Le niveau VII, qui constitue le premier niveau de classification, 'est réservé aux cadres débutants diplômés de l'enseignement supérieur long, n'ayant pas ou peu d'expérience professionnelle. Leur séjour à ce niveau doit être considéré comme une période d'adaptation ou de formation complémentaires ne pouvant excéder 3ans. L'échelon 1 est l'échelon de base, au terme d'1an est atteint l'échelon 2, et au terme de 2ans, l'échelon 3'.

Le niveau VIII vise un emploi qui 'engage l'entreprise dans le cadre d'une délégation limitée et dans son domaine d'activité ; gère sous le contrôle correspondant à cette délégation soit une activité bien identifiée relevant d'une spécialisation professionnelle précise, soit d'un ensemble d'activités diversifiées dont il assure la coordination et la liaison avec les autres fonctions.' A l'échelon 1, 'les fonctions sont assurées à partir de directives précisant les moyens, les objectifs et les règles de gestion' ; à l'échelon 2, le salarié 'est amené, pour obtenir les résultats recherchés, à décider de solutions adaptées et à les mettre en oeuvre ainsi qu'à formuler des instructions d'application'. Enfin, l'échelon 3 correspond à un emploi de 'responsable d'une unité ou d'un service autonome'.
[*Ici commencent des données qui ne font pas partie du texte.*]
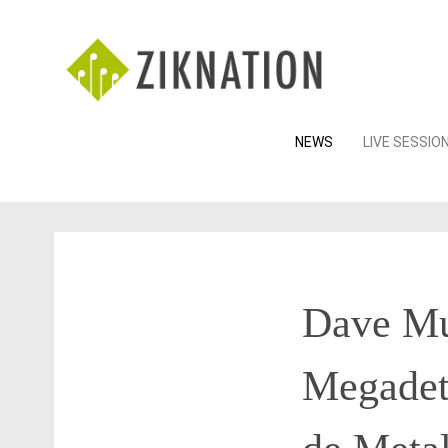
Skip
NEWS
LIVE SESSIO
to
content
Dave Mu
Megadet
Il ressort donc de la définition des emplois issue de l'Accord précité que l'emploi de comptable cantonne le salarié à des fonctions de comptabilité simples de saisie, de report de comptes, l'emploi de niveau VII est réservé à des salariés débutants, tandis que le niveau VIII comprend des postes à responsabilité plus grande au titre de la délégation consentie par l'employeur, impliquant initiatives du salarié, son savoir-faire, pouvant aller jusqu'à la prise en responsabilité d'une unité ou d'un service autonome.

Il ressort des débats et en particulier des nombreux mails échangés pendant la période litigieuse, qui sont le reflet de l'activité de chacun, qu'il n'est pas contestable que Mme [T] a tenu la comptabilité de la succursale française, d'une manière accrue avec le départ de Mme [D] qui s'est traduit, pour elle, notamment par un transfert de charges en matière de comptabilité ainsi qu'en atteste le mail du 22 décembre 2004 de Mme [X]. Si nombre de ses tâches continuent à ressortir du domaine comptable, y compris lorsqu'il s'agit d'indemnités de chômage, il apparaît que Mme [T] a assumé, souvent d'ailleurs en lien direct avec M. [C], qui est le directeur de la succursale, d'autres fonctions, concernant notamment la stratégie à adopter relative à une promesse d'embauche (cas de M. [M]), l'organisation d'élections professionnelles, la préparation d'une lettre de licenciement (Melle [O]), un rôle central en lien avec l'Ursaff dans le cadre d'un contrôle mené en 2010. Ses fonctions comptables la mettent en lien avec des interlocuteurs aux Pays-Bas (Mme [P] par exemple).

Il s'ensuit que, par le champ d'activité investi par Mme [T], sa proximité hiérarchique avec le directeur de la succursale, ses contacts à l'étranger, notamment en Europe, ceux établis en France avec l'administration, Mme [T] exerce des fonctions et des responsabilités qui excèdent le seul champ de l'activité comptable, ce même en l'absence de subordonnés à encadrer.

Il ressort des débats que depuis le départ de Mme [D], dont il est constant qu'elle n'a pas été remplacée, Mme [T] apparaît comme la seule interlocutrice de la direction, en matière comptable.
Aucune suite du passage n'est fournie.